Anthropic Claude LLM
Claude 3.5 Sonnet provides excellent instruction following and nuanced responses, making it ideal for complex customer interactions.
Why Claude?
| Feature | Claude 3.5 Sonnet | GPT-4o |
|---|---|---|
| Instruction Following | ⭐⭐⭐⭐⭐ | ⭐⭐⭐⭐⭐ |
| Context Window | 200K tokens | 128K tokens |
| Time to First Token | ~220ms | ~250ms |
| Safety | Excellent | Good |
| Cost | $3/$15 per 1M tokens | $5/$15 per 1M tokens |
Best for: Complex conversations requiring nuance, safety-critical applications.
Configuration
Basic Setup
{
"agent": {
"name": "Premium Support",
"llmProvider": "anthropic",
"llmModel": "claude-3-5-sonnet-20241022",
"llmTemperature": 0.7,
"prompt": "You are a helpful customer support agent..."
}
}
Environment Variables
ANTHROPIC_API_KEY=your_anthropic_api_key
Advanced Configuration
{
"llmProvider": "anthropic",
"llmModel": "claude-3-5-sonnet-20241022",
"llmConfig": {
"temperature": 0.7,
"max_tokens": 500,
"top_p": 0.9,
"top_k": 40
}
}
Model Comparison
| Model | Speed | Intelligence | Cost | Best For |
|---|---|---|---|---|
| claude-3-5-sonnet | 🚀 Fast | ⭐⭐⭐⭐⭐ | $$$ | Production voice |
| claude-3-opus | 🐢 Slower | ⭐⭐⭐⭐⭐ | $$$$ | Complex reasoning |
| claude-3-haiku | ⚡ Fastest | ⭐⭐⭐⭐ | $ | Cost-sensitive |
Implementation
Streaming Response
type AnthropicLLM struct {
client *anthropic.Client
model string
}
func NewAnthropicLLM(apiKey, model string) *AnthropicLLM {
client := anthropic.NewClient(apiKey)
return &AnthropicLLM{
client: client,
model: model,
}
}
func (a *AnthropicLLM) StreamGenerate(ctx context.Context, messages []Message) <-chan string {
tokenChan := make(chan string)
go func() {
defer close(tokenChan)
// Convert to Anthropic format
anthropicMessages := convertMessages(messages)

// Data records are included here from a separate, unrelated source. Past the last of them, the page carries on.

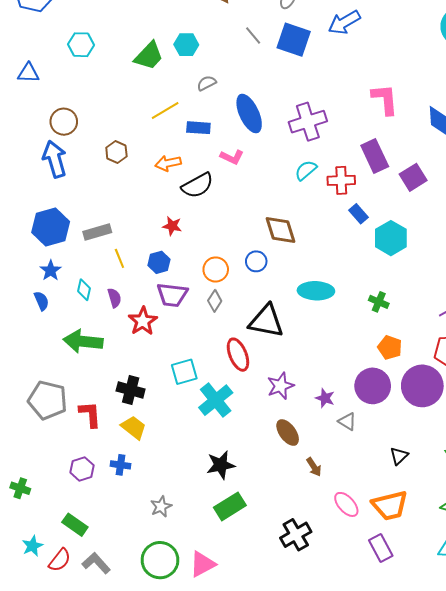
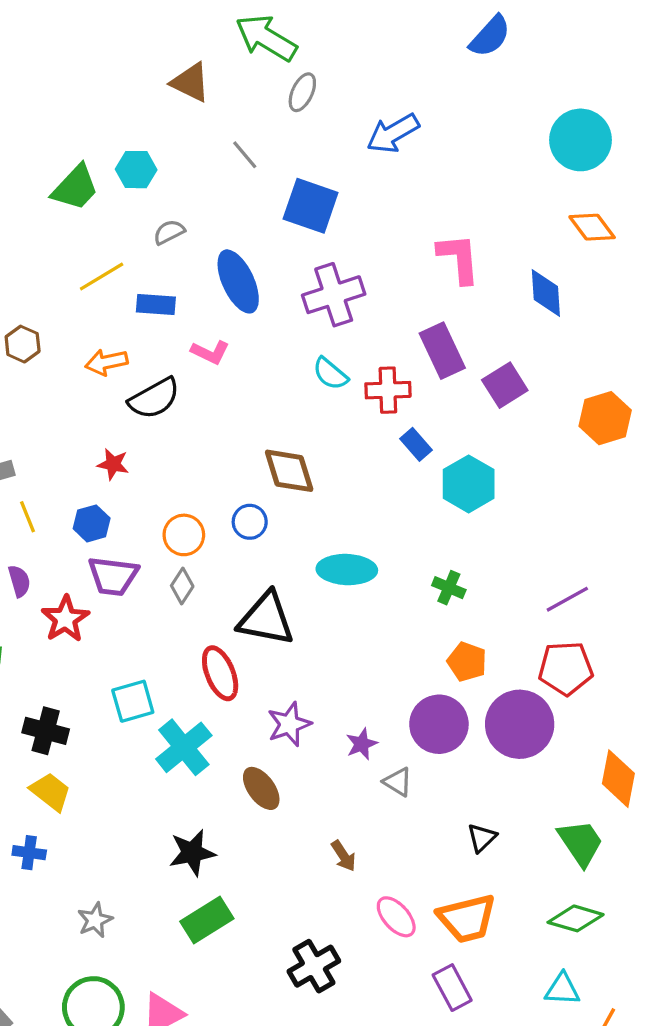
blue square: (294, 40) -> (311, 206), moved
cyan semicircle: (306, 170) -> (330, 374), turned -100
purple star: (325, 398) -> (362, 744), turned 30
brown ellipse: (288, 433) -> (261, 788), moved

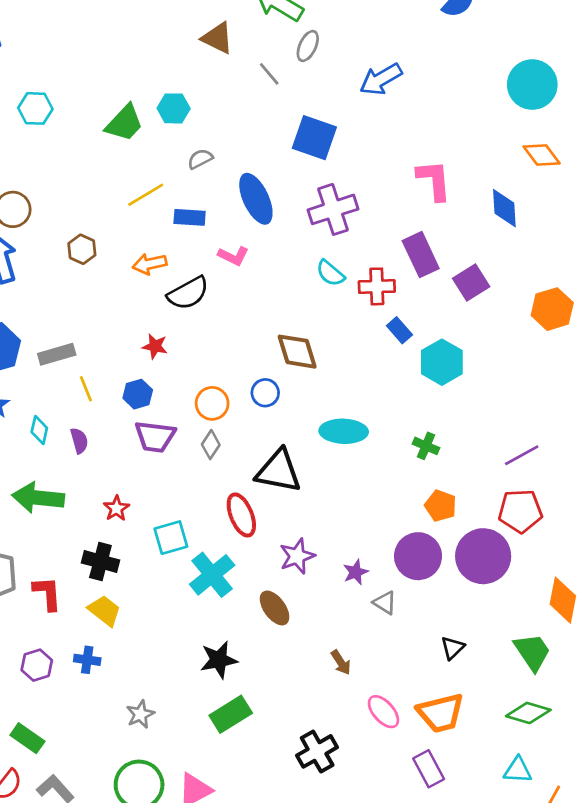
gray line: (245, 155) -> (269, 74), moved
red star: (65, 619) -> (116, 508), moved, size x0.7

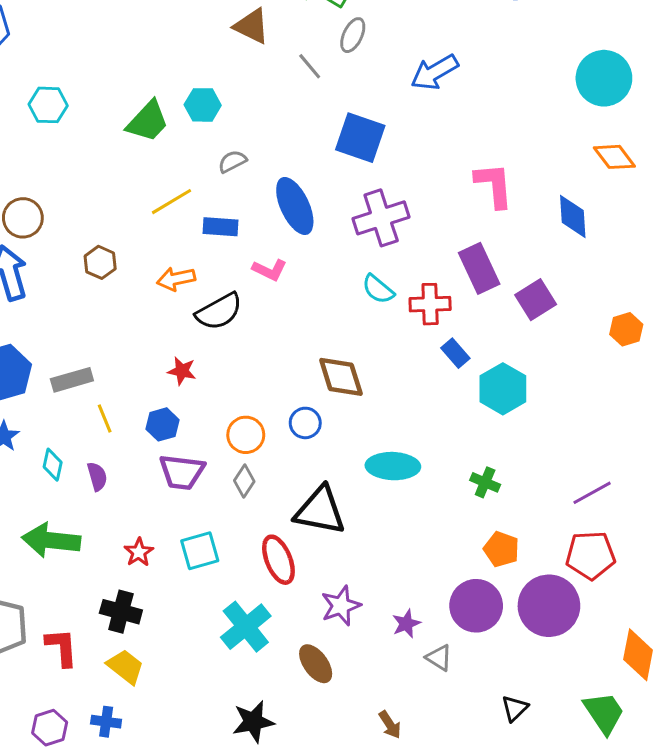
orange hexagon: (552, 309) -> (626, 329), size x0.7
cyan square: (171, 538) -> (200, 551), moved

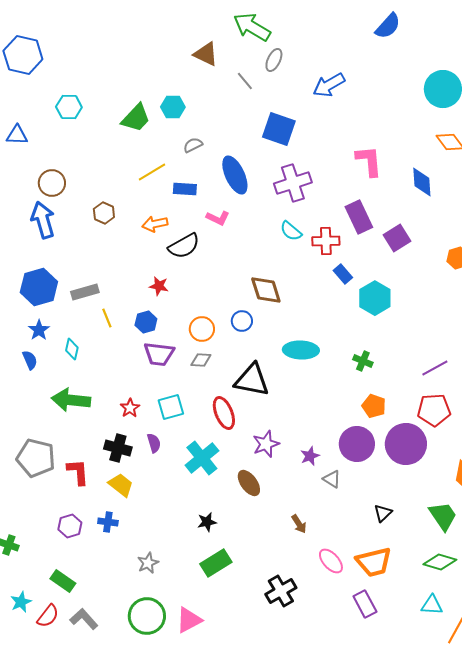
purple semicircle: (97, 476) -> (154, 443), moved
gray diamond: (244, 481) -> (201, 360), turned 60
black star: (253, 722) -> (207, 522), size x0.7

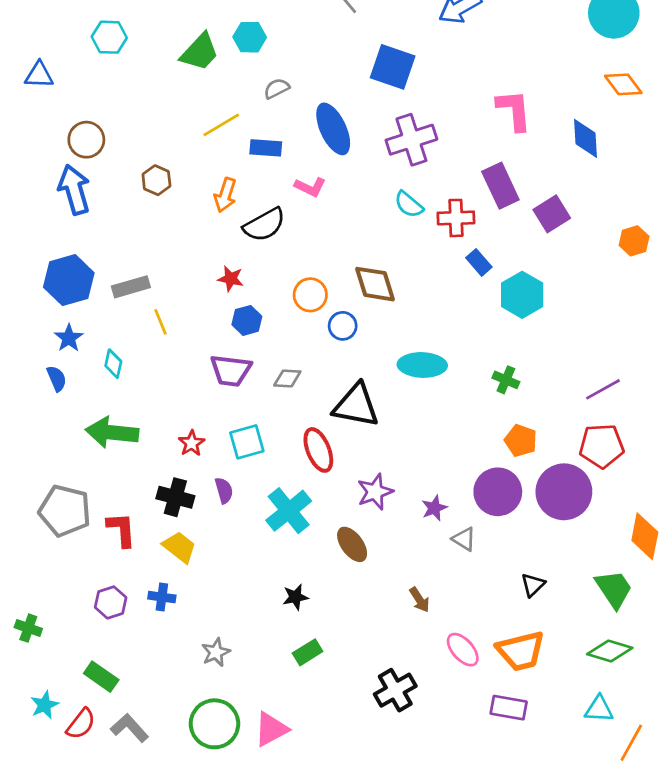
orange arrow: (155, 224) -> (225, 195), turned -60
blue hexagon: (146, 322) -> (247, 320), moved
orange circle: (202, 329) -> (310, 295), moved
green rectangle: (216, 563) -> (308, 652), size x0.7
purple rectangle: (365, 604) -> (509, 708), turned -52

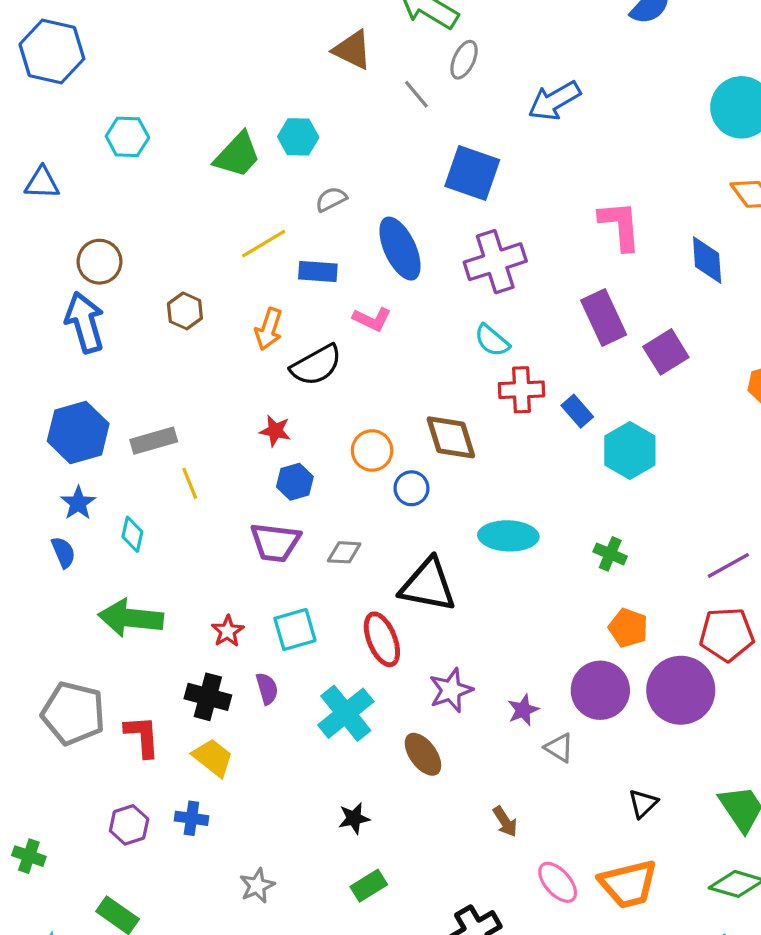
red cross: (456, 218) -> (521, 390), moved

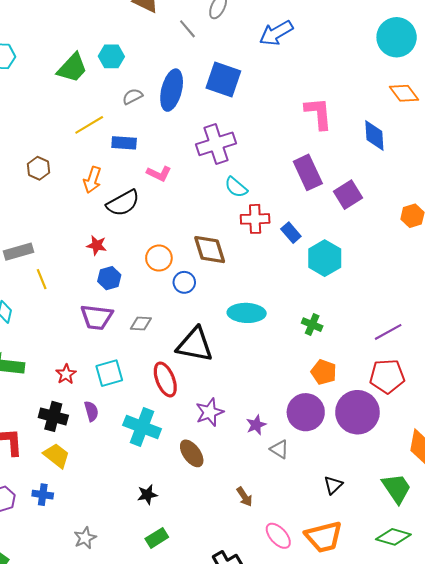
blue ellipse: (400, 249) -> (172, 90), moved, turned 39
purple cross: (495, 262) -> (216, 144), moved
cyan cross: (346, 713) -> (142, 427), turned -30

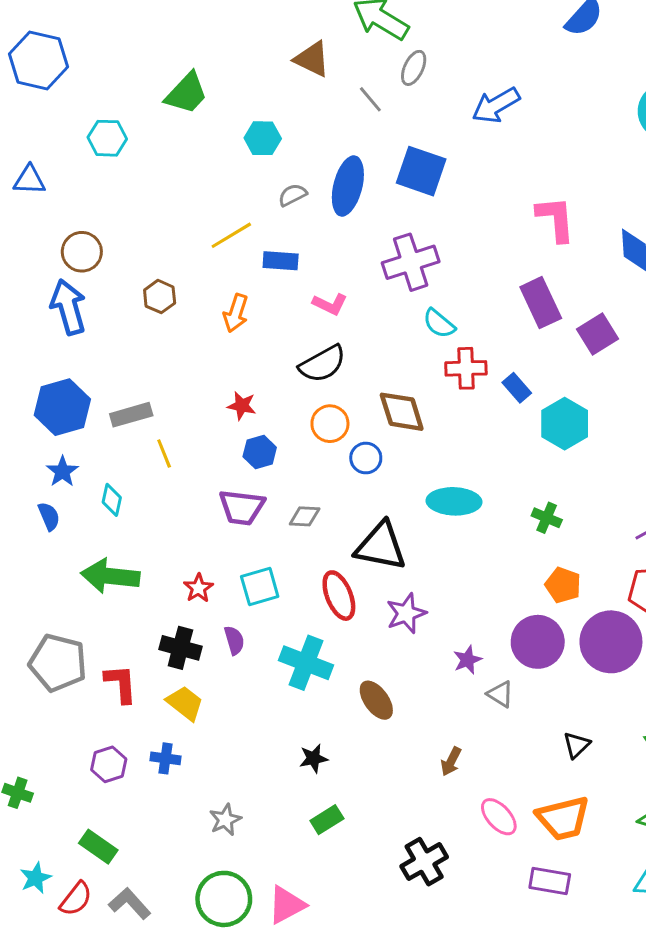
green trapezoid: (72, 68) -> (186, 93), moved
black semicircle: (123, 203) -> (322, 364), moved
purple star: (210, 412) -> (406, 613), moved
brown arrow: (244, 497) -> (451, 761), turned 60

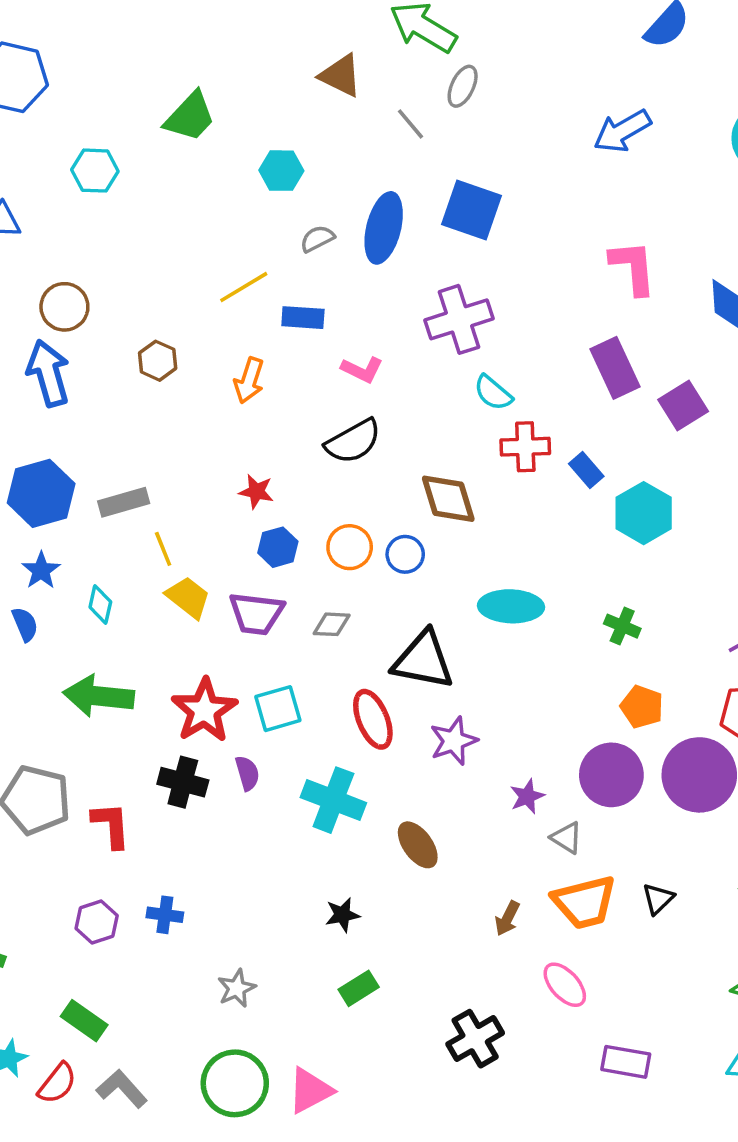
blue arrow: (496, 105) -> (622, 131), moved
orange circle: (330, 424) -> (350, 547), moved
red star: (198, 588) -> (204, 710), size x1.8
yellow trapezoid: (185, 703) -> (188, 597), moved
orange trapezoid: (563, 818) -> (585, 902), moved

stream, err := a.client.Messages.Stream(ctx, anthropic.MessageCreateParams{
Model: a.model,
MaxTokens: 500,
Messages: anthropicMessages,
})
if err != nil {
return
}
defer stream.Close()
for {
event, err := stream.Recv()
if err == io.EOF {
return
}
if err != nil {
return
}
if delta, ok := event.(anthropic.ContentBlockDelta); ok {
if text := delta.Delta.Text; text != "" {
tokenChan <- text
}
}
}
}()
return tokenChan
}
Function Calling (Tools)
func (a *AnthropicLLM) GenerateWithTools(ctx context.Context, messages []Message, tools []Tool) (*Response, error) {
// Convert tools to Anthropic format
anthropicTools := make([]anthropic.Tool, len(tools))
for i, tool := range tools {
anthropicTools[i] = anthropic.Tool{
Name: tool.Name,
Description: tool.Description,
InputSchema: tool.Parameters,
}
}
resp, err := a.client.Messages.Create(ctx, anthropic.MessageCreateParams{
Model: a.model,
MaxTokens: 500,
Messages: convertMessages(messages),
Tools: anthropicTools,
})
if err != nil {
return nil, err
}
// Check for tool use
for _, block := range resp.Content {
if toolUse, ok := block.(anthropic.ToolUseBlock); ok {
return &Response{
ToolCalls: []ToolCall{{
ID: toolUse.ID,
Name: toolUse.Name,
Arguments: toolUse.Input,
}},
}, nil
}
}
// Extract text response
return extractTextResponse(resp), nil
}
System Prompt Best Practices
Claude excels at following detailed instructions:
systemPrompt := `You are Alex, a customer support agent for Acme Corp.
<persona>
- Warm and professional tone
- Patient with frustrated customers
- Admits uncertainty rather than guessing
</persona>
<voice_guidelines>
- Keep responses to 1-2 sentences
- Use conversational language
- Avoid bullet points and lists
- Numbers: "one two three" not "123"
</voice_guidelines>
<boundaries>
- Only discuss Acme products and services
- Don't make promises about refunds over $100
- Transfer to human for: legal, compliance, security issues
</boundaries>
<tools>
You have access to:
- get_order_status: Look up order information
- transfer_call: Connect to human agent
</tools>
<examples>
User: "Where's my order?"
Good: "I'd be happy to check that for you. What's your order number?"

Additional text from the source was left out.